Financial Obligations

The easiest of these obligations to grasp is the financial weight that comes with owning a vehicle. According to AAA, the average cost for owning a car in 2016 is $8,558 a year. That includes the price of gas, insurance, maintenance, license/registration/taxes, finance charges, the cost of tires, and the depreciation of the vehicle. This number does not include the amount you pay in sales tax each year that goes towards maintaining our Fort Collins streets. Nor does it include the costs associated with car crashes, polluted air (leading to asthma and other illnesses), or parking expenses (whether you pay them directly or through tax subsidies).

For Better For Worse

For Better For Worse

Environmental ramifications

Environmental damage caused by our vehicles is cumulative, meaning that the negative effects build up over time. So driving “just this once” isn’t a problem. A brown cloud doesn’t settle over the city because one person drove their car to work. But it does settle over the city when many, many of us drive to work. This damage that we do as a community effects our quality of life. According to a report that came out this past February, air pollution kills 5.5 million people every year worldwide. And a significant contributor of air pollution is transportation — planes, trains, and automobiles.

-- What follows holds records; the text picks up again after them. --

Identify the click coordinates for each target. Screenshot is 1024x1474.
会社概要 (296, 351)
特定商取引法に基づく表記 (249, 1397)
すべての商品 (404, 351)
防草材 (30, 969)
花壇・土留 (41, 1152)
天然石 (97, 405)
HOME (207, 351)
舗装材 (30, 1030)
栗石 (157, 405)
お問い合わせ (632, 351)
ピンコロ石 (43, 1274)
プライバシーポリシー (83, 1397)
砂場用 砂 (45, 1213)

But there are other environmental impacts to consider as well. There’s the pollution generated from the creation of the car, using the car (think about the parts that get replaced over the lifetime of the vehicle), and eventually the disposal of the car. There’s also the pollution caused by building and maintaining roads. There’s the natural resources that are mined in order to build the cars, roads, and bridges and the additional environmental problems caused by that mining.

Our freedom to drive a vehicle comes at a cost to the land, the air, and the water that suffer as a result. And those ills often boomerang back on to us in some form, whether its just the loss of a beautiful view due to mining, troubled sleep due to highway noises, or sicknesses caused by the pollutants we’ve created.

Social effects

Our freedom to drive a car affects our society in ways that we might not realize are connected. One problem that’s particularly poignant in Fort Collins right now is the lack of affordable housing. We have miles and miles of free parking for cars, but many people are moving to Wellington, Loveland, and Windsor because they can’t afford to rent or buy a house here. In other words, real estate is cheap for cars since it is heavily subsidized by the local government or by us in the form of higher costs at the checkout counter (costs that were passed on to the retailer from the developer who was required to build a certain number of parking spaces due to zoning requirements).

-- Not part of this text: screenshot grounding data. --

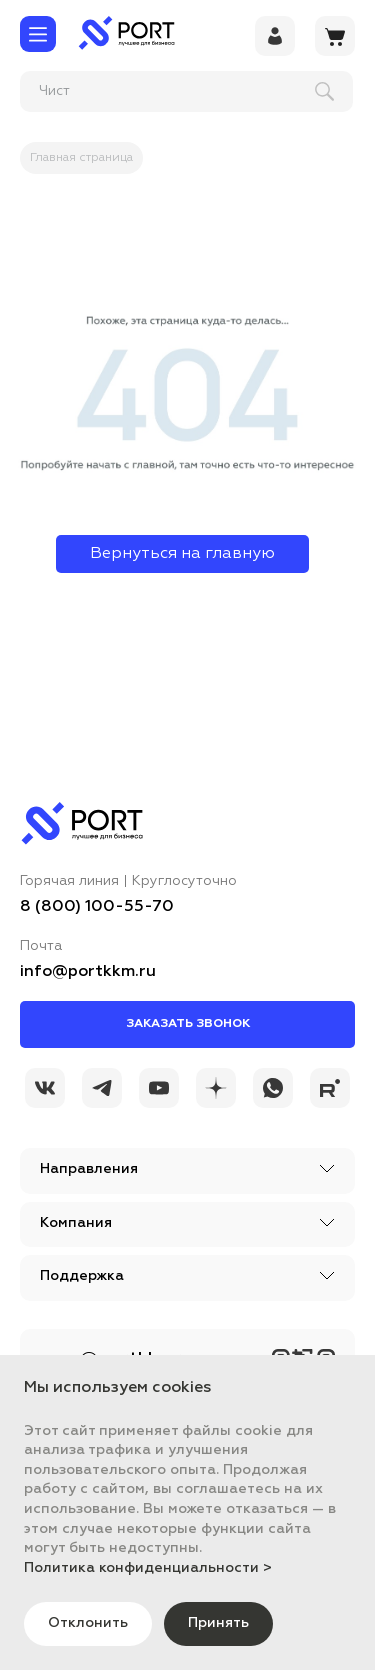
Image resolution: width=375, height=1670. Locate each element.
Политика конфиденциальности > (148, 1568)
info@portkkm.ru (88, 972)
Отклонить (88, 1623)
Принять (218, 1623)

And if a person’s job is in Fort Collins but they’re living somewhere else, then their commute is longer. Not only have they lost the freedom to live where they want, but they’ve lost the freedom of having spare time to hang out with friends and family or enjoy a hobby. Transportation expenses increase. Aggravation and stress increase. Deaths and injury increase. (An estimated 35,200 people died in the United States in 2015 due to vehicle crashes.) That’s not freedom. That’s bondage to the car.

USA Flag Bike Guy, from YouTuber Weshigh.

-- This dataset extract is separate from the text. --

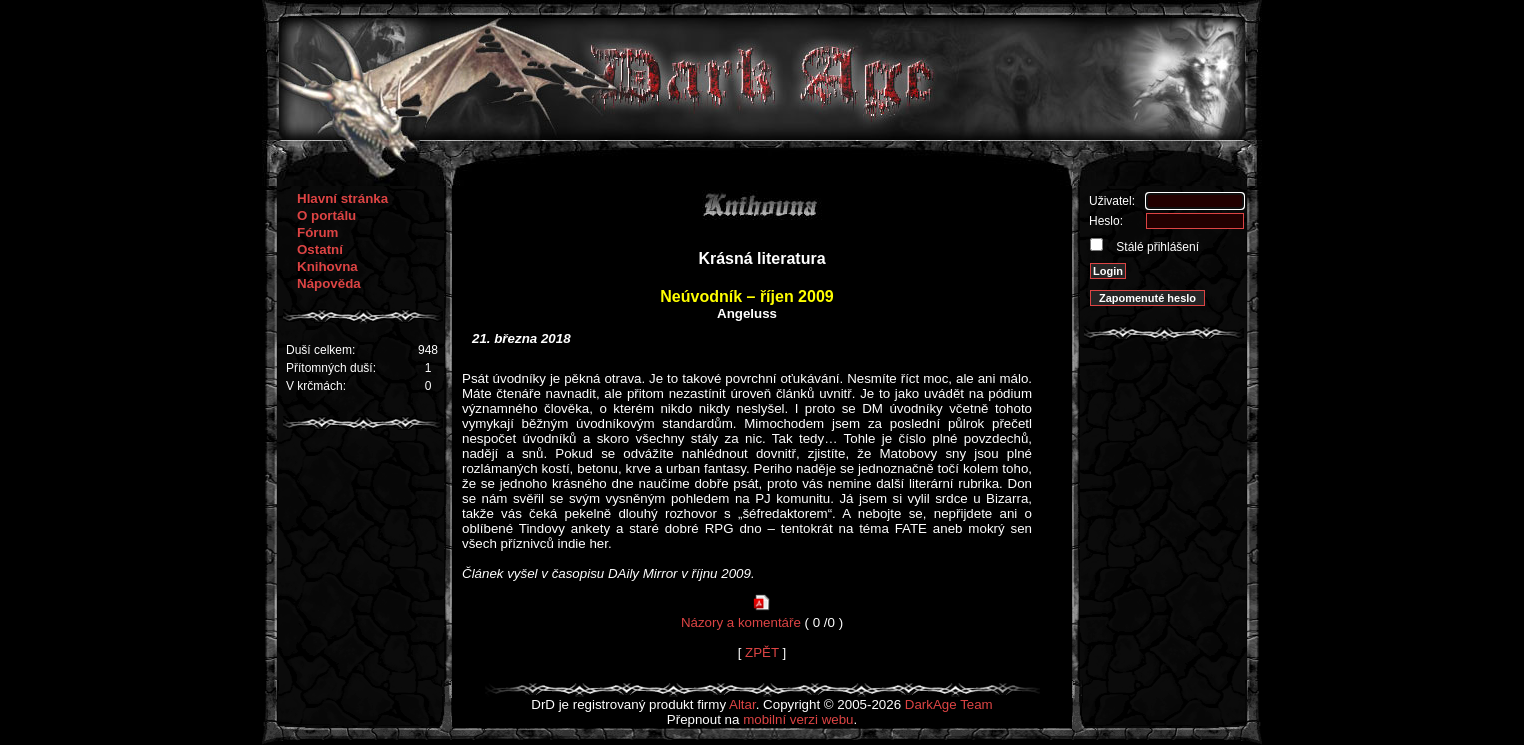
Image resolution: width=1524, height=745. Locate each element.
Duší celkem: (320, 350)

USA Flag Bike Guy, from YouTuber Weshigh.

This is only the tip of the iceberg when it comes to how our car culture imprisons, rather than frees, us. But I believe there’s a solution. There’s a place for cars. They’re a wonderful tool that really can enable us to do things that we couldn’t do easily otherwise. But there’s also a tipping point where the number of lives lost to crashes, the number of hours lost to being stuck in traffic, and the miles of earth paved over to provide parking all start to form a prison of our own making.

It’s time to call for a new kind of independence. Rather than being so fully dependent on only one type of transportation, we need to start building alternative systems for the movement of people — improving walking, bicycling and transit options.  And we need to start using the alternatives that we already have in place.

We’re smart people. We can do better than this. Let’s build a city with transportation options that will give us greater freedom — a freedom that doesn’t do more harm than good. Let’s break our bonds of dependence to the automobile. Even just leaving the car at home a little more often would go a long way towards reducing congestion, pollution, injuries and fatalities. Now that would be something to celebrate.